Freshmen and sophomores struggle to secure on-campus housing – Annenberg Media
With freshmen and sophomores coming to campus for the first time this fall semester, finding accommodation on campus was complicated.
Due to the pandemic and the popularity of campus housing, rising sophomores have entered a lottery scheme, according to USC Housing director Chris Ponsiglione in an email to Annenberg Media. Ponsiglione said the selection times for housing were generated by a random lottery created by the housing assignments database system. Since the last time students were on campus in the 2019-20 school year, second year assignments have increased by 15%.
Housing assignments are made on a first come, first served basis, according to the USC Housing website. USC Housing has stressed the importance of applying early to ensure you are assigned to your preferred choice of accommodation. And while some students might have gotten their first choice for on-campus accommodation, others had to begin their USC experience in person off campus.
Although not freshmen, sophomores entered USC for the first time in person. Andrew Shutts, a sophomore business administration student, described his disappointment with the process. “I had the last time on the last day,” Shutts said. “So every home I wanted was basically taken and I was forced to live in Gateway. “
This school year, USC Housing rented 175 apartments at University Gateway Apartments, which is off campus. “To provide additional capacity for sophomores, USC Housing has rented space from University Gateway Apartments to ensure that we can provide space through USC Housing to all incoming freshmen and sophomores,” said Ponsiglione.

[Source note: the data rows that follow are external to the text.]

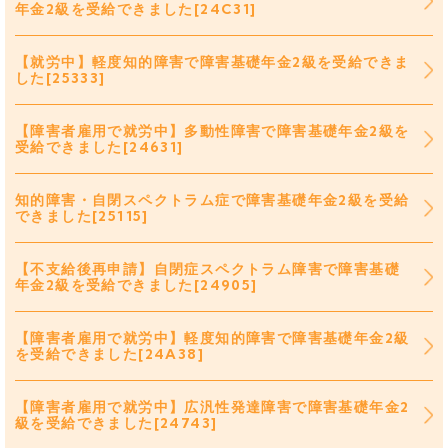
年金2級を受給できました[24C31]
【就労中】軽度知的障害で障害基礎年金2級を受給できま
した[25333]
【障害者雇用で就労中】多動性障害で障害基礎年金2級を
受給できました[24631]
知的障害・自閉スペクトラム症で障害基礎年金2級を受給
できました[25115]
【不支給後再申請】自閉症スペクトラム障害で障害基礎
年金2級を受給できました[24905]
【障害者雇用で就労中】軽度知的障害で障害基礎年金2級
を受給できました[24A38]
【障害者雇用で就労中】広汎性発達障害で障害基礎年金2
級を受給できました[24743]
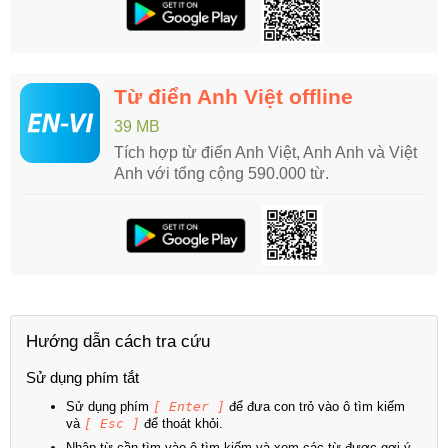
Từ điển Anh Việt offline
39 MB
Tích hợp từ điển Anh Việt, Anh Anh và Việt
Anh với tổng cộng 590.000 từ.
Hướng dẫn cách tra cứu
Sử dụng phím tắt
Sử dụng phím
[ Enter ]
để đưa con trỏ vào ô tìm kiếm
và
[ Esc ]
để thoát khỏi.
Nhập từ cần tìm vào ô tìm kiếm và xem các từ được gợi ý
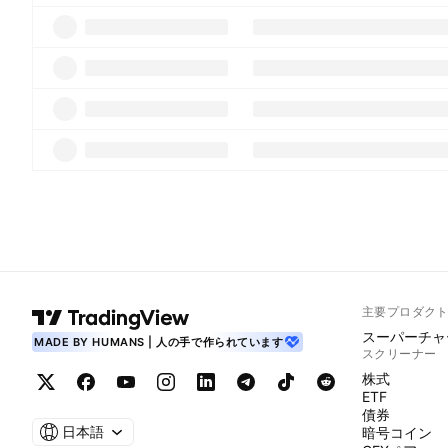
主要プロダク
スーパーチャ
MADE BY HUMANS | 人の手で作られています
スクリーナー
株式
ETF
債券
日本語
暗号コイン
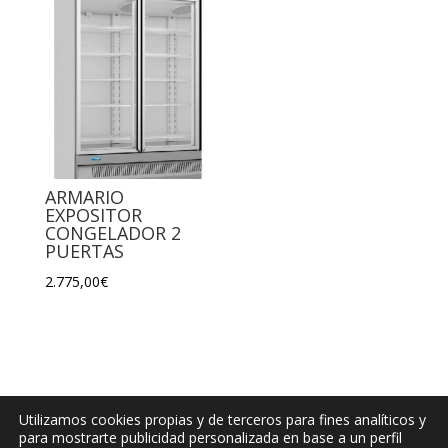
ARMARIO
EXPOSITOR
CONGELADOR 2
PUERTAS
2.775,00
€
Utilizamos cookies propias y de terceros para fines analíticos y
para mostrarte publicidad personalizada en base a un perfil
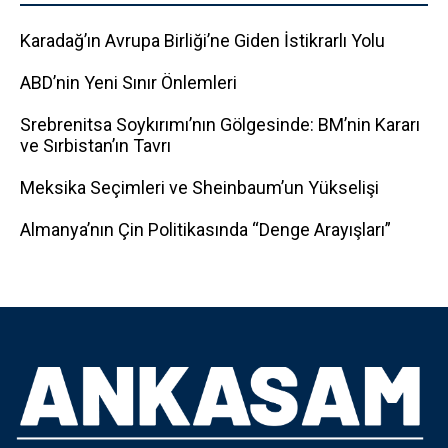
Karadağ’ın Avrupa Birliği’ne Giden İstikrarlı Yolu
ABD’nin Yeni Sınır Önlemleri
Srebrenitsa Soykırımı’nın Gölgesinde: BM’nin Kararı
ve Sırbistan’ın Tavrı
Meksika Seçimleri ve Sheinbaum’un Yükselişi
Almanya’nın Çin Politikasında “Denge Arayışları”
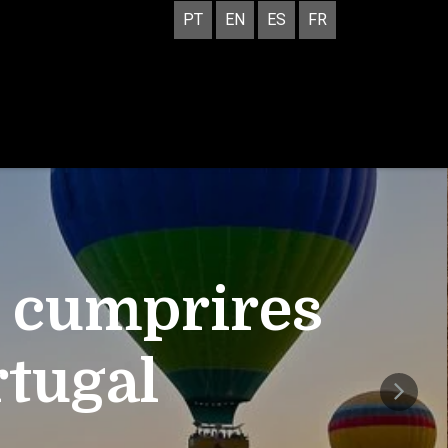
PT
EN
ES
FR
e cumprires
rtugal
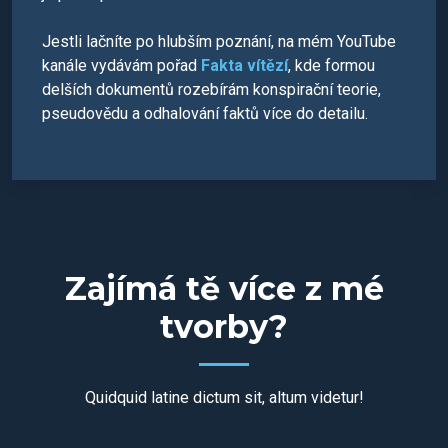
Jestli lačníte po hlubším poznání, na mém YouTube
kanále vydávám pořad
Fakta vítězí
, kde formou
delších dokumentů rozebírám konspirační teorie,
pseudovědu a odhalování faktů více do detailu.
Zajímá tě více z mé
tvorby?
Quidquid latine dictum sit, altum videtur!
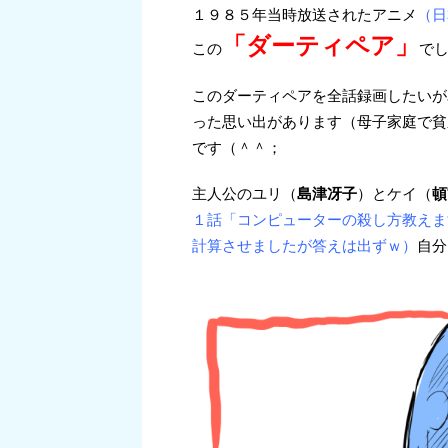
１９８５年当時放送されたアニメ
（日
「ダーティペア」
この
で
このダーティペアを全話録画したいが
った思い出があります（母子家庭で貧
です（＾＾；
主人公のユリ（
島津冴子
）とケイ（
頓
１話「コンピューターの殺し方教えま
計算させましたが答えは出ずｗ）
自分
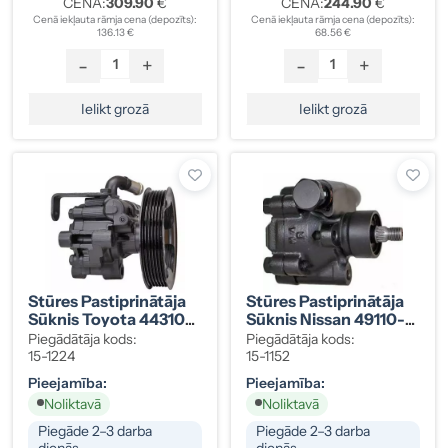
CENA:
309.90
€
CENA:
244.90
€
Cenā iekļauta rāmja cena (depozīts):
Cenā iekļauta rāmja cena (depozīts):
136.13 €
68.56 €
-
+
-
+
Ielikt grozā
Ielikt grozā
Stūres Pastiprinātāja
Stūres Pastiprinātāja
Sūknis Toyota 44310-
Sūknis Nissan 49110-
0F010
2S600
Piegādātāja kods:
Piegādātāja kods:
15-1224
15-1152
Pieejamība:
Pieejamība:
Noliktavā
Noliktavā
Piegāde 2–3 darba
Piegāde 2–3 darba
dienās
dienās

“It was a bit of a crazy process,” said Kaelyn Moses, a sophomore global health student living in the village of USC. “Honestly, the demand for housing was really confusing. “
While many students have expressed dissatisfaction with their housing assignment, others are satisfied with their placement. Freshman Karla Vainer said she was happy with her dorm in New North and had no issues with her accommodation. “It’s much better than I expected,” said Vainer.
The pandemic has also prevented students from visiting their future apartments before moving in.
Victoria de Cardenas, a second year major in environmental sciences, said she was struggling to find a housing option online and wished she had more than one option.
“I was able to see the layout of the apartment online. But other than that, there wasn’t really a guide, ”said de Cardenas. “I don’t think you can really visit it or anything. It felt like you were stuck with whatever you’re stuck with.